Page 254 of Saving Her

A horn blasts behind us.

We reach the middle of the juncture, my focus moving from Sarah to the beaming lights barreling toward us from her side window. “Sarah,” I scream. “The truck.”

I brace for impact, my hands white-knuckling the seat. But it’s not enough to stop the force slamming through me.

My airbag deploys, knocking the oxygen from my lungs, belting me in the face.

Darkness steals my vision. I gasp for breath and blink rapidly, attempting to dislodge the inky black as my ears ring.

“Sarah?” I blindly reach for her. “Are you okay?”

She groans as my sight shifts from dark, to grey, to an almost decipherable blur.

I hear things. A rapid mass of noise. The hiss of something mechanical. A car door slams in the distance. Screams. Then gunfire—rapid, bone-chilling gunfire.

I scramble to undo my belt around the inflated airbag. “Sarah, wake up. You need to wake up.”

The shots ring louder. From different directions, the closest approaching.

My hands shake in my search for the goddamn buckle, my fingers trembling as I finally release the clasp.

“Sarah.” I reach for her again, this time seeing the crimson blood staining the airbag beside where her forehead rests. “Sarah.”

Everything quietens. The outside world becomes still as my heartbeat intensifies.

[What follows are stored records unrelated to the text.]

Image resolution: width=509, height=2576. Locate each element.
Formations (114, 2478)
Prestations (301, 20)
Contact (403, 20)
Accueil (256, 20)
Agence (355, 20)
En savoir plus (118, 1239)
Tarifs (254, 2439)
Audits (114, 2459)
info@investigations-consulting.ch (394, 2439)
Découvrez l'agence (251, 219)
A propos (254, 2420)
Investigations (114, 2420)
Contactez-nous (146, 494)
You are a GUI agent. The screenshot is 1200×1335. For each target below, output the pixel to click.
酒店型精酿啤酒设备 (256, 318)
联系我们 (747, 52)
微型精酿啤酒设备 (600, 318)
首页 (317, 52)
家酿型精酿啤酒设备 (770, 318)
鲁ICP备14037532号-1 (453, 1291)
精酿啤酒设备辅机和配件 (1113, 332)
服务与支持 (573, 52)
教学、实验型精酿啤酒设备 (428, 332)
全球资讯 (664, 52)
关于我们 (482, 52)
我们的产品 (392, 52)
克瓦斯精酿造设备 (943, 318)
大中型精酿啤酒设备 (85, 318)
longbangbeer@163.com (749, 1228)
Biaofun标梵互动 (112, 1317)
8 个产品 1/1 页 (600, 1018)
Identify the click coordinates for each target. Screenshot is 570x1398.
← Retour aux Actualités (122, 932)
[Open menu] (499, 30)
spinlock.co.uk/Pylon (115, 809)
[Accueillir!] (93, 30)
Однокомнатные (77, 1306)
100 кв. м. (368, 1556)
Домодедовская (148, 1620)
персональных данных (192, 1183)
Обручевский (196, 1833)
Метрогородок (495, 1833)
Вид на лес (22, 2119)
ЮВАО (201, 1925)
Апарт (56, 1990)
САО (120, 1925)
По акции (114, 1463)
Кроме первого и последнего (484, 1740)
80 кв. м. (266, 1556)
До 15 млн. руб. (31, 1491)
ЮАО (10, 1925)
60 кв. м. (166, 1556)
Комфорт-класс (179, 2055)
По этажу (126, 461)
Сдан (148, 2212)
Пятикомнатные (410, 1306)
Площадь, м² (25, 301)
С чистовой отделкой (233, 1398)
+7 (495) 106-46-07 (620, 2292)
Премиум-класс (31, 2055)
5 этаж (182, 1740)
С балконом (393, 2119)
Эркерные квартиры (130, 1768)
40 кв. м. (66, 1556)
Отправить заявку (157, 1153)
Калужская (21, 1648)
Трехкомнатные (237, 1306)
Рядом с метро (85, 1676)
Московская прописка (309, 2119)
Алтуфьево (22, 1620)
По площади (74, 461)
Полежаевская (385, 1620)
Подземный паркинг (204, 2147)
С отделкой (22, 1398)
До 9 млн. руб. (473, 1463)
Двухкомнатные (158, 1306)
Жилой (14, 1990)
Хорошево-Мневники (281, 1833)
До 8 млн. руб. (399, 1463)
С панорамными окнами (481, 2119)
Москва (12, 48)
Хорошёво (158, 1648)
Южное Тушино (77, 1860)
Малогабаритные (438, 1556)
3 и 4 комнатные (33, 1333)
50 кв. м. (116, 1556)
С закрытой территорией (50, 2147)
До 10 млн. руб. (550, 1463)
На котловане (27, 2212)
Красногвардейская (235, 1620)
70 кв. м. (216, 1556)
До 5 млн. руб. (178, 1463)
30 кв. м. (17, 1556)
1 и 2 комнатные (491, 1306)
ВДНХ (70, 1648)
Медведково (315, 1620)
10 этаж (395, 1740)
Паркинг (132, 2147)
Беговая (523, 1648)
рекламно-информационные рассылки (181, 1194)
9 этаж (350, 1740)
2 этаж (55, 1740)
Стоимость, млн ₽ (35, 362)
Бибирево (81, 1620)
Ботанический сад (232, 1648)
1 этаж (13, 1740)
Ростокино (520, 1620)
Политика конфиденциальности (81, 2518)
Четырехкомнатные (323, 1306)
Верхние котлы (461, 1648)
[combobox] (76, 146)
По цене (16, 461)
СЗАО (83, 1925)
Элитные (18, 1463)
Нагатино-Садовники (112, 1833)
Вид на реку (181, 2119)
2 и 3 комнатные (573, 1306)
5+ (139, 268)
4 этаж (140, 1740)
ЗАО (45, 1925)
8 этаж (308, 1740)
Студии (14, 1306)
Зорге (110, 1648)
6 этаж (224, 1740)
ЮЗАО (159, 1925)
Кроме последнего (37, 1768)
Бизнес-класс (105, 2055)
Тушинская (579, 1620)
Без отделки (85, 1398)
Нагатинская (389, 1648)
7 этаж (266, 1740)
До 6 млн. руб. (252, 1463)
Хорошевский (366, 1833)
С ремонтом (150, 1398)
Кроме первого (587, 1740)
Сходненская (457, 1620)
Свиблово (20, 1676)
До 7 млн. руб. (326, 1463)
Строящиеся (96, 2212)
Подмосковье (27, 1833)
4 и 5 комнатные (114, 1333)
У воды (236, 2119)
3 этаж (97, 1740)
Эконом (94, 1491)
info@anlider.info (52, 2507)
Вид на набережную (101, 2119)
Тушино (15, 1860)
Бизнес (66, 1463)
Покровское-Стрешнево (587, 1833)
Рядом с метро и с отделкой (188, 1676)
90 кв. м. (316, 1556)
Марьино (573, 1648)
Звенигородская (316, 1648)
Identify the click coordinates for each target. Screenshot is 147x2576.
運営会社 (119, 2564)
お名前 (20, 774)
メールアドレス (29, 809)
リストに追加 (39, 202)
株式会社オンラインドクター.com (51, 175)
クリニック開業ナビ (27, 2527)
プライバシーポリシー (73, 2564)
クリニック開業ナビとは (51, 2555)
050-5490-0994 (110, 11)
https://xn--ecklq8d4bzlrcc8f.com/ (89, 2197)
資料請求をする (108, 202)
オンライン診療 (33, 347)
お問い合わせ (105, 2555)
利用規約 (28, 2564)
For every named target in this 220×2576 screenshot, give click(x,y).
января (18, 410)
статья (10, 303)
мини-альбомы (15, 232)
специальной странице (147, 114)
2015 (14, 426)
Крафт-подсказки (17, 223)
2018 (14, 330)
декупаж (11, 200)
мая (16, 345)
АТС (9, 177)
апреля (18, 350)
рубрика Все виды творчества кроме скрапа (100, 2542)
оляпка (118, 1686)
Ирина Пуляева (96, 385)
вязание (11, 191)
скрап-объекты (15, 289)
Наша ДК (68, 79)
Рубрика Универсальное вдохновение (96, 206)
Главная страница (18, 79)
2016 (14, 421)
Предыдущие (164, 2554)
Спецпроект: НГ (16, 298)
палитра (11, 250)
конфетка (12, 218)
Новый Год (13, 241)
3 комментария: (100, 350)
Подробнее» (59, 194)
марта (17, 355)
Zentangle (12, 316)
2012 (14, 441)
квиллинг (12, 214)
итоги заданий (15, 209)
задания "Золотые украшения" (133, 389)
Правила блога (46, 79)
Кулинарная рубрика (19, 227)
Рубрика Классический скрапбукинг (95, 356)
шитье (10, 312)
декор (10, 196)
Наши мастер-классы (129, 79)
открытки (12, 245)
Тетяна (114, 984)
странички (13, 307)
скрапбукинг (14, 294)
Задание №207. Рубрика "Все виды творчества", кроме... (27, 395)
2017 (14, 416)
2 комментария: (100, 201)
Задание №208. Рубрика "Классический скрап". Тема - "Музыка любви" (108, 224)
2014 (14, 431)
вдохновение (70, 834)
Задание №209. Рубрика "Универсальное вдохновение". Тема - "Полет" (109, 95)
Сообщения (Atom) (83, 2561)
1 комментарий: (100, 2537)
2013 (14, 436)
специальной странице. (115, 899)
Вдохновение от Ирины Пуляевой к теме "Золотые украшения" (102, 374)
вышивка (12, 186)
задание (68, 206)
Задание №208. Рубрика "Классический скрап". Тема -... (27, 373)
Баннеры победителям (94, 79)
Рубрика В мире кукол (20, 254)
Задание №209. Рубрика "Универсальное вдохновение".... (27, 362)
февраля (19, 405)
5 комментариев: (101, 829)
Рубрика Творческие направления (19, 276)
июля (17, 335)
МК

She’s hurt. Bad. The color once brightening her face is gone.

“Please, Sarah.”

She groans again, filling me with rampant hope.

The familiar tap against my window that steals it away.

I stop breathing.

Swallow.

Tap, tap, tap.

I remain frozen, caught between the need to scream and hide. Fight and surrender.

I know who’s at my door. I know without doubt before I turn and come eye-to-eye with Robert, his face now clean-shaven, his hair in a buzz cut as his gleaming smile bears down on me.

The instinct to flee is overwhelming; the necessity wails inside my skull. It takes all my will to shut it down.

What takes its place is a maniacal huff of laughter. I knew I’d never escape. Not from him. Not from the nightmares in Greece.

I could scramble into the back of the car and run from the other side, but he’d catch me.

I could yell for help, yet all I’d achieve is a bigger tally to the dead bodies lying on the ground outside.

The bad guys always win. Always.

He quirks a brow in question and shifts the aim of his gun from me to Sarah.

“No.” I push open my door. “Stop.”

He smirks and lunges for me, pulling me from the Suburban by my hair. I struggle not to cry out from the pain and scramble to find my footing while he pats me down with an aggressive hand, his gun still trained on Sarah.